The warning signs of economic difficulties for the fashion system seem ready to materialize. For a long time the crisis manifested itself in the form of negative percentages in the brands’ financial statements, store closures and order cancellations. It was briefly relegated to the behind-the-scenes of fashion, with alarm bells rung only by the associations of the Italian manufacturing supply chain which, in fact, in recent years has entered a serious crisis.
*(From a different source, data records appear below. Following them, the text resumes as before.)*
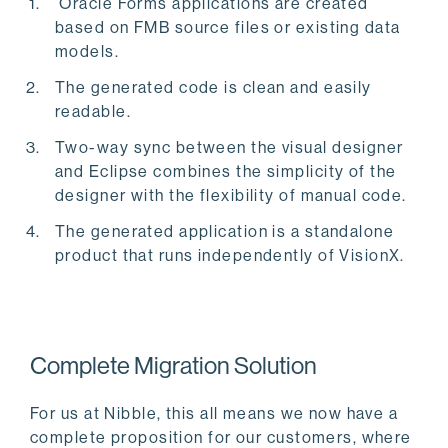
Oracle Forms applications are created
based on FMB source files or existing data
models.
The generated code is clean and easily
readable.
Two-way sync between the visual designer
and Eclipse combines the simplicity of the
designer with the flexibility of manual code.
The generated application is a standalone
product that runs independently of VisionX.
Complete Migration Solution
For us at Nibble, this all means we now have a
complete proposition for our customers, where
Its most striking form has so far been the progressive collapse of big e-commerce players such as SSENSE or Farfetch.

And as can be seen from the examples we have presented, there are also many brands that are still in business but that in reality live beyond their means, operating in a constant state of loss and floating only thanks to the financial lifeboats thrown by this or that investor. All behind the scenes as we said. But when the crisis reaches the fashion week calendars, perhaps it is the sign that certain fragilities have begun to get out of hand. One can only wonder whether the year 2026 that has just begun will or will not be the year of truth for the fashion system.